Secondly, ‘position’ provided information on the relationship between the diagnosis code and visits with healthcare professionals; for example, a diagnosis code associated with the primary position for a visit may indicate the reason for the visit or the severity of the event coded in this position. The Optum® de-identified EHR dataset provides two columns of either ‘primary’ or ‘discharge’ diagnosis; the values in these columns are either 0, 1, or NULL (entries which the algorithm treats as 0). Primary diagnosis or discharge diagnosis were treated as equal indicators of severity for the purposes of this algorithm, (i.e. ‘primary diagnosis position’ referred to either primary or discharge diagnosis). Diagnosis codes not in the primary or discharge diagnosis position were considered ‘secondary position’.

The Optum® de-identified EHR dataset includes all blood laboratory test results ordered for all patients. As such, data for haemoglobin values over time were available for each patient. A windowing function was included to identify drops in haemoglobin levels of at least 2 g/dL over a maximum 48-hour time window. A time frame of 48 hours was selected to indicate a clear temporal relationship of an event and the consequence (haemoglobin drop), as is used in other bleeding algorithms [20].

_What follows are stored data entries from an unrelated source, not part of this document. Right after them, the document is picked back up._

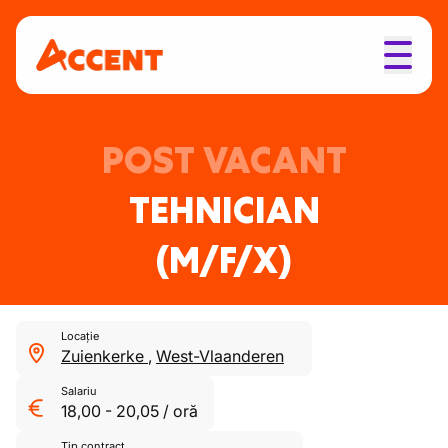
POST VACANT
TEHNICIAN
(M/F/X)
Locație
Zuienkerke
,
West-Vlaanderen
Salariu
18,00
-
20,05
/
oră
Tip contract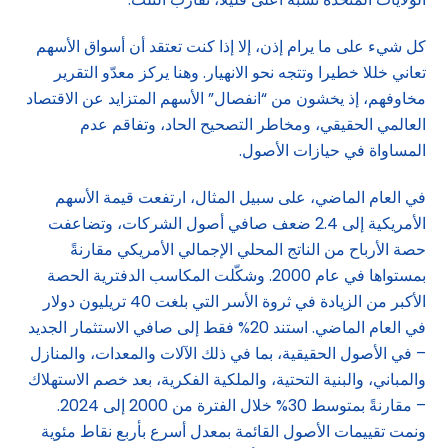
كل شيء على ما يرام إذن، إلا إذا كنت تعتقد أن أسواق الأسهم
تعاني خللا خطيرا وتتجه نحو الانهيار. وهنا يركز معدّو التقرير
مخاوفهم، إذ يخشون من “انفصال” الأسهم المتزايد عن الاقتصاد
العالمي الحقيقي، ومخاطر التصحيح الحاد، وتفاقم عدم
المساواة في حيازات الأصول.
في العام الماضي، على سبيل المثال، ارتفعت قيمة الأسهم
الأمريكية إلى 2.4 ضعف صافي أصول الشركات، وتضاعفت
حصة الأرباح من الناتج المحلي الإجمالي الأمريكي مقارنةً
بمستواها في عام 2000. وشكّلت المكاسب الدفترية الحصة
الأكبر من الزيادة في ثروة الأسر التي بلغت 40 تريليون دولار
في العام الماضي. استند 20% فقط إلى صافي الاستثمار الجديد
– في الأصول الحقيقية، بما في ذلك الآلات والمعدات، والمنازل
والمباني، والبنية التحتية، والملكية الفكرية، بعد خصم الاستهلاك
– مقارنةً بمتوسط 30% خلال الفترة من 2000 إلى 2024.
ونمت تقييمات الأصول القائمة بمعدل أسرع بأربع نقاط مئوية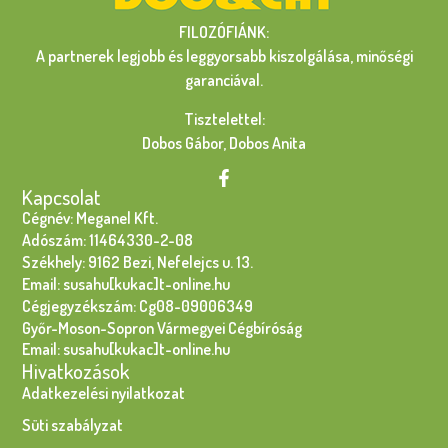
FILOZÓFIÁNK:
A partnerek legjobb és leggyorsabb kiszolgálása, minőségi
garanciával.
Tisztelettel:
Dobos Gábor, Dobos Anita
Kapcsolat
Cégnév: Meganel Kft.
Adószám: 11464330-2-08
Székhely: 9162 Bezi, Nefelejcs u. 13.
Email: susahu[kukac]t-online.hu
Cégjegyzékszám: Cg08-09006349
Győr-Moson-Sopron Vármegyei Cégbíróság
Email: susahu[kukac]t-online.hu
Hivatkozások
Adatkezelési nyilatkozat
Süti szabályzat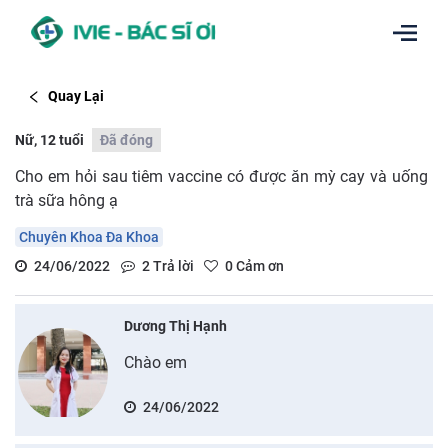
Quay Lại
Nữ, 12 tuổi
Đã đóng
Cho em hỏi sau tiêm vaccine có được ăn mỳ cay và uống
trà sữa hông ạ
Chuyên Khoa Đa Khoa
24/06/2022
2
Trả lời
0
Cảm ơn
Dương Thị Hạnh
Chào em
24/06/2022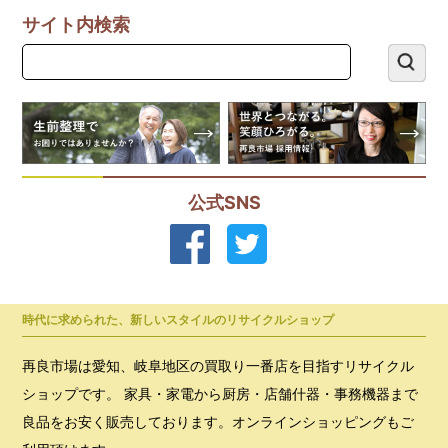
サイト内検索
公式SNS
時代に求められた、新しいスタイルのリサイクルショップ
再良市場は愛知、岐阜地区の買取り一番店を目指すリサイクル
ショップです。 家具・家電から厨房・店舗什器・事務機器まで
良品をお安く販売しております。オンラインショッピングもご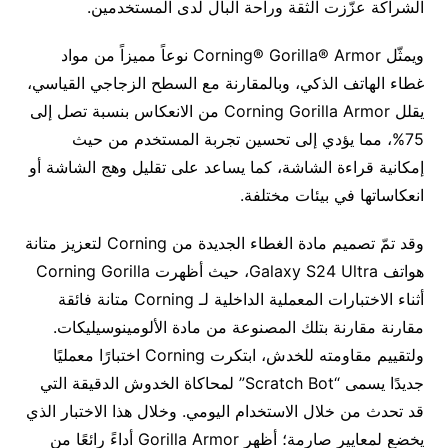
الشراكة عزّزت الثقة وراحة البال لدى المستخدمين.
ويمثّل Corning® Gorilla® Armor نوعاً مميزاً من مواد
غطاء الهاتف الذكي، وبالمقارنة مع السطح الزجاجي القياسي،
يقلل Corning Gorilla Armor من الانعكاس بنسبة تصل إلى
75%، مما يؤدي إلى تحسين تجربة المستخدم من حيث
إمكانية قراءة الشاشة، كما يساعد على تقليل وهج الشاشة أو
انعكاساتها في بيئات مختلفة.
وقد تمّ تصميم مادة الغطاء الجديدة من Corning لتعزيز متانة
هواتف Galaxy S24 Ultra، حيث أظهرت Corning Gorilla
أثناء الاختبارات المعملية الداخلية لـ Corning متانة فائقة
مقارنة مقارنة بتلك المصنوعة من مادة الألومينوسيليكات.
ولتقييم مقاومته للخدش، ابتكرت Corning اختبارًا معمليًا
جديدًا يسمى “Scratch Bot” لمحاكاة الخدوش الدقيقة التي
قد تحدث من خلال الاستخدام اليومي. وخلال هذا الاختبار الذي
يخضع لمعايير صارمة؛ أظهر Gorilla Armor أداءً رائعًا من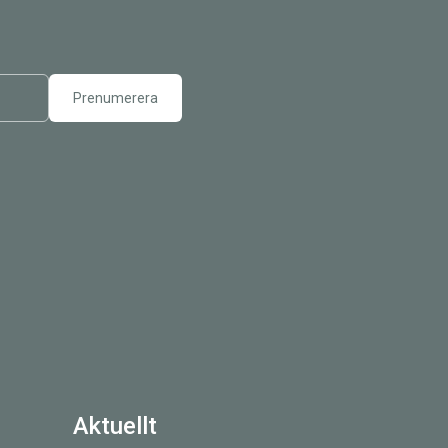
Aktuellt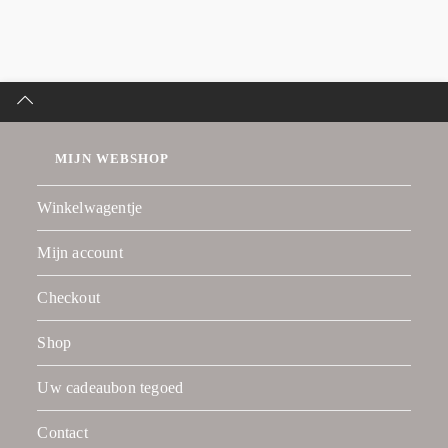
MIJN WEBSHOP
Winkelwagentje
Mijn account
Checkout
Shop
Uw cadeaubon tegoed
Contact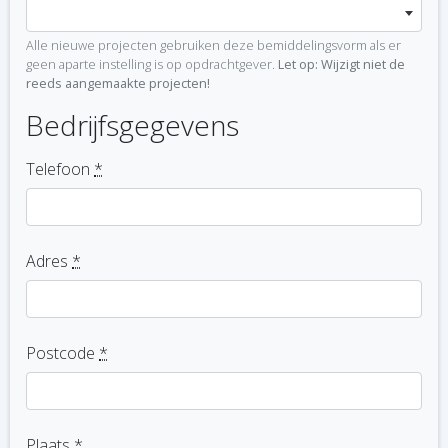
Alle nieuwe projecten gebruiken deze bemiddelingsvorm als er
geen aparte instelling is op opdrachtgever.
Let op: Wijzigt niet de
reeds aangemaakte projecten!
Bedrijfsgegevens
Telefoon
*
Adres
*
Postcode
*
Plaats
*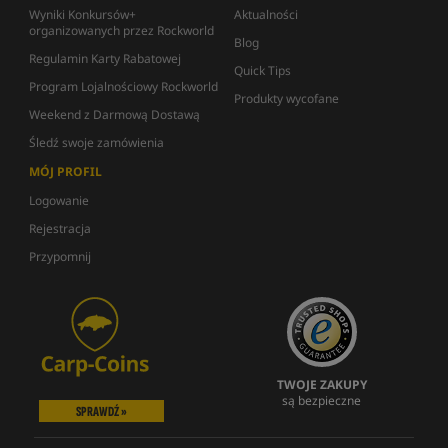
Wyniki Konkursów+
Aktualności
organizowanych przez Rockworld
Blog
Regulamin Karty Rabatowej
Quick Tips
Program Lojalnościowy Rockworld
Produkty wycofane
Weekend z Darmową Dostawą
Śledź swoje zamówienia
MÓJ PROFIL
Logowanie
Rejestracja
Przypomnij
TWOJE ZAKUPY
są bezpieczne
SPRAWDŹ »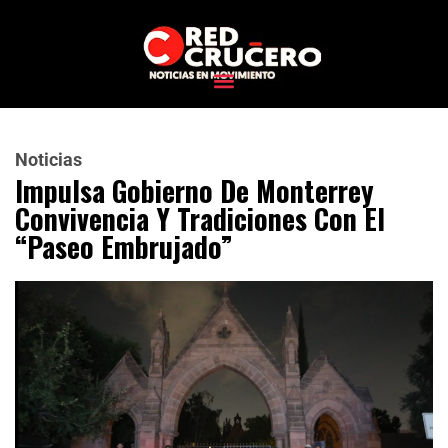
Noticias
Impulsa Gobierno De Monterrey
Convivencia Y Tradiciones Con El
“Paseo Embrujado”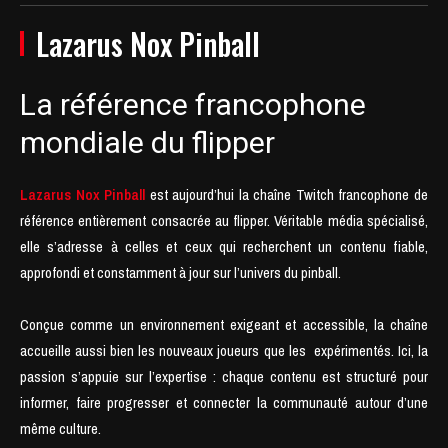
Lazarus Nox Pinball
La référence francophone
mondiale du flipper
Lazarus Nox Pinball
est aujourd’hui la chaîne Twitch francophone de
référence entièrement consacrée au flipper. Véritable média spécialisé,
elle s’adresse à celles et ceux qui recherchent un contenu fiable,
approfondi et constamment à jour sur l’univers du pinball.
Conçue comme un environnement exigeant et accessible, la chaîne
accueille aussi bien les nouveaux joueurs que les expérimentés. Ici, la
passion s’appuie sur l’expertise : chaque contenu est structuré pour
informer, faire progresser et connecter la communauté autour d’une
même culture.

Moreover, data were also included for ‘blood transfusion procedures’. Procedure codes relating to whole blood, red blood cell or frozen red blood cell transfusions were identified.

In addition, mortality data were incorporated in the algorithm. Mortality information is available as ‘month of death’ in the Optum® de-identified EHR database. These data are retrieved from various sources, such as the Death Master File, the Center for Medicare and Medicaid Services, claims records and clinical records indicating death; however, the reported cause of death is not included. For the algorithm presented here, the month of death provided in the Optum® de-identified EHR database was translated into a date by setting the date of death to the end of the month.

Building the algorithm

The algorithm components were combined with logical operators ‘or’ or ‘and’ to translate the ISTH major definitions and to identify different types of bleeds. By combining information from the algorithm components, the types of bleeds that occur in a diverse range of scenarios can be represented. Figure 2 presents three possible examples of combinations of algorithm components that could represent major bleeds and one possible combination that could represent a CRNM bleed.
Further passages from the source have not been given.